In 1972, Leland was elected to the Texas State Legislature from the 88th District of Houston. He served in the Texas House of Representatives until 1978. As a State Representative at the Texas State Capitol in Austin, Mickey became famous as the champion of health care rights for the poor. State Representative Leland was elected Vice Chairman of the Joint Committee on Prison Reform. His work included membership on the Labor, State Affairs, Human Resources committees, the Legislative Council and the Subcommittee on Occupational and Industrial Safety.
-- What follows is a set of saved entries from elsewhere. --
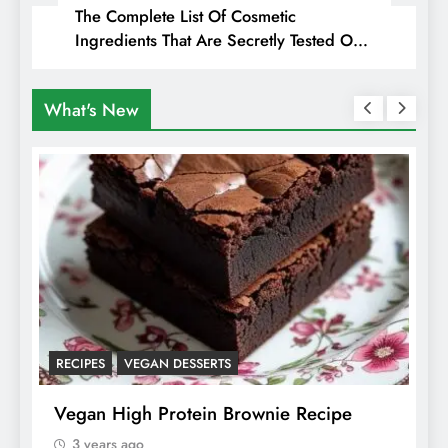
The Complete List Of Cosmetic
Ingredients That Are Secretly Tested On
Animals
What's New
ANIMALS
VEGAN FASHION
A
What Are The 5 Best Vegan Leather
T
Alternatives?
I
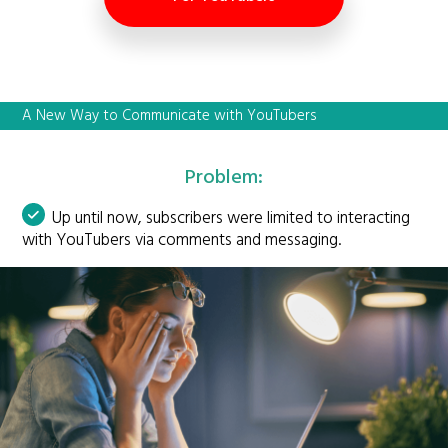
A New Way to Communicate with YouTubers
Problem:
Up until now, subscribers were limited to interacting
with YouTubers via comments and messaging.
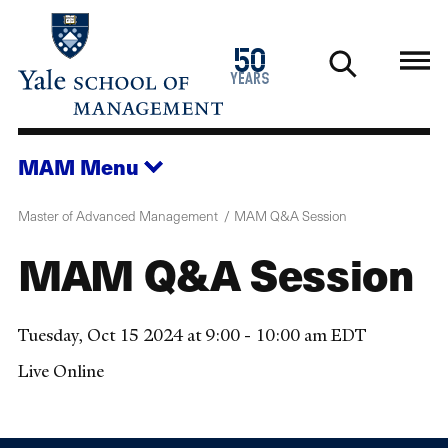
Skip
to
1976
50
main
2026
years
content
MAM
Menu
Master of Advanced Management
MAM Q&A Session
MAM Q&A Session
Tuesday, Oct 15 2024 at 9:00 - 10:00 am EDT
Live Online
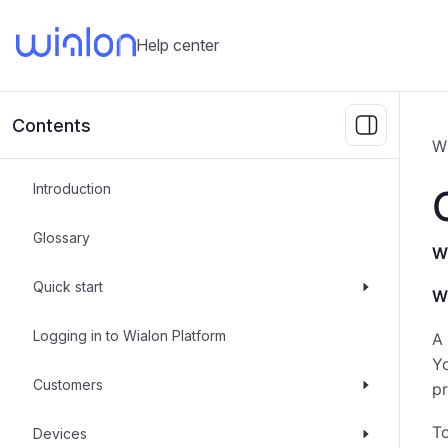
Help center
Contents
W
Introduction
Glossary
Wh
Quick start
W
Logging in to Wialon Platform
A 
Y
Customers
pr
To
Devices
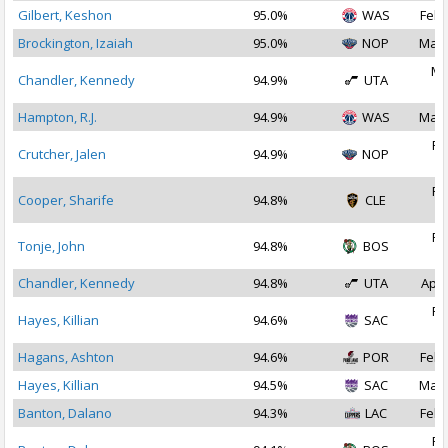
Gilbert, Keshon
95.0%
WAS
Feb 
Brockington, Izaiah
95.0%
NOP
Mar 
Ma
Chandler, Kennedy
94.9%
UTA
2
Hampton, R.J.
94.9%
WAS
Mar 
Fe
Crutcher, Jalen
94.9%
NOP
2
Fe
Cooper, Sharife
94.8%
CLE
2
Fe
Tonje, John
94.8%
BOS
2
Chandler, Kennedy
94.8%
UTA
Apr 
Fe
Hayes, Killian
94.6%
SAC
2
Hagans, Ashton
94.6%
POR
Feb 
Hayes, Killian
94.5%
SAC
Mar 
Banton, Dalano
94.3%
LAC
Feb 
Fe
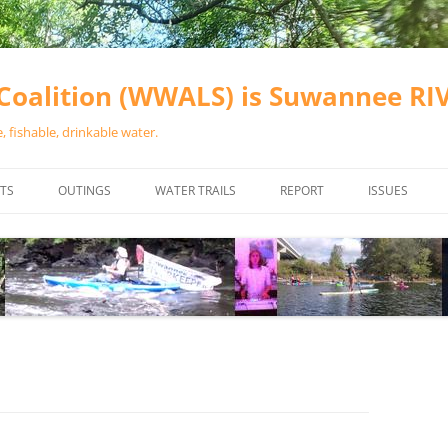
oalition (WWALS) is Suwannee R
 fishable, drinkable water.
TS
OUTINGS
WATER TRAILS
REPORT
ISSUES
CHAINSAW CLEANUPS
ALL LANDINGS IN THE SUWANNEE
WATER QUALI
RIVER BASIN
CALENDAR
VALDOSTA (A
ALAPAHA RIVER WATER TRAIL
WASTEWATE
(ARWT)
WFNF
WITHLACOOCHEE AND LITTLE
NAVIGABLE 
RIVER WATER TRAIL (WLRWT)
RIGHT TO CL
SUWANNEE RIVER WATER TRAIL
SRWT SAFETY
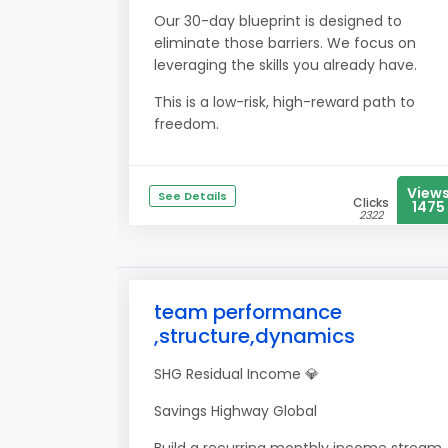
Our 30-day blueprint is designed to
eliminate those barriers. We focus on
leveraging the skills you already have.
This is a low-risk, high-reward path to
freedom.
View
See Details
Clicks
1475
2322
team performance
,structure,dynamics
SHG Residual Income 💎
Savings Highway Global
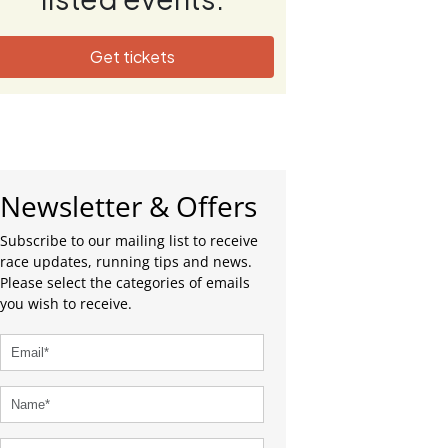
Get tickets
Newsletter & Offers
Subscribe to our mailing list to receive
race updates, running tips and news.
Please select the categories of emails
you wish to receive.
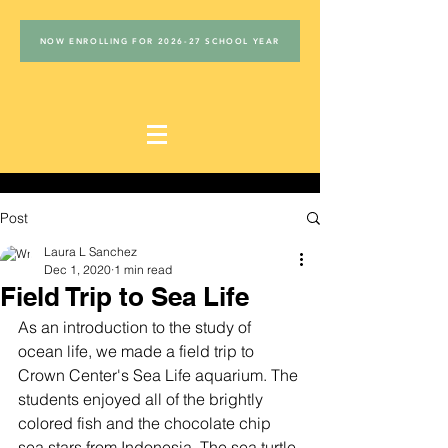
NOW ENROLLING FOR 2026-27 SCHOOL YEAR
Post
Laura L Sanchez
Dec 1, 2020
1 min read
Field Trip to Sea Life
As an introduction to the study of 
ocean life, we made a field trip to 
Crown Center's Sea Life aquarium. The 
students enjoyed all of the brightly 
colored fish and the chocolate chip 
sea stars from Indonesia. The sea turtle 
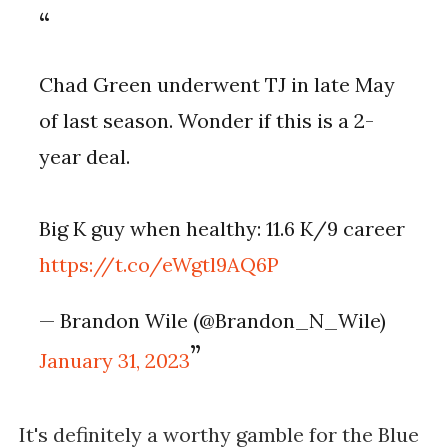
Chad Green underwent TJ in late May
of last season. Wonder if this is a 2-
year deal.
Big K guy when healthy: 11.6 K/9 career
https://t.co/eWgtl9AQ6P
— Brandon Wile (@Brandon_N_Wile)
January 31, 2023
It's definitely a worthy gamble for the Blue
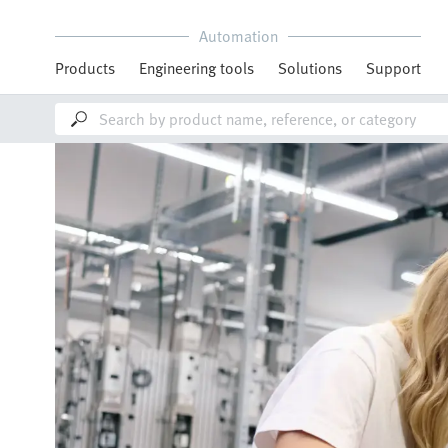
Automation
Products
Engineering tools
Solutions
Support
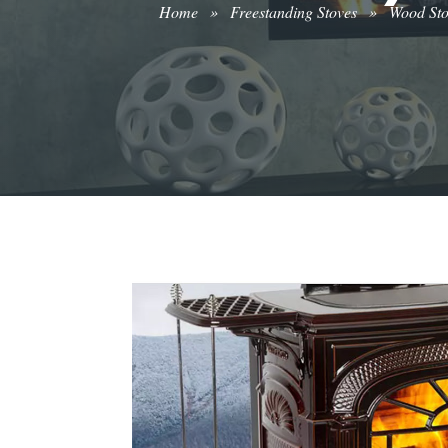
Home
»
Freestanding Stoves
»
Wood St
In 1978, he was elected to the United States Congress from the 18th Congressional District in Houston, Texas. His ability to reach out to others with innovative ideas and to gain support from unlikely sources was a key to his success in effectively addressing the problems of the poor and minorities. Leland began his Congressional career as Freshman Majority Whip for the 96th Congress in 1979-80 and served as Majority Whip At-Large during the 97th Congress. He was appointed At-Large Whip by the House leadership for the 100th Congress. While in the United States Congress he chaired the House Select Committee on Hunger and the Subcommittee on Postal Operations and Services. Leland was a member of the committee on Energy and Commerce, Health and Environment, Energy and Power, and Post Office and Civil Service. He also served as a member of Subcommittees on Telecommunications and Finance, Postal Operations and Services, Compensation and Employment.

Leland was a member of the Democratic National Committee  (DNC) from 1976-1985. In 1984, he led an eight-member House delegation to Ethiopia on a tour of famine-stricken areas. Between 1985-86, he served as Chairman of the Congressional Black Caucus for the 99th Congress. Also, he served as Chairman of the DNC’s Black Caucus in 1985, and in that capacity, served on the DNC’s Executive Committee.

In 1988, Leland was becoming increasingly active in international human rights and world hunger issues. He worked endlessly to solve the problems of domestic and international hunger and malnutrition. On August 7, 1989, Leland was leading another humanitarian mission when a plane carrying him, members of his Congressional staff, State Department officials, and Ethiopian nationals to a United Nations refugee camp in Ethiopia crashed in a mountainous region. There were no survivors.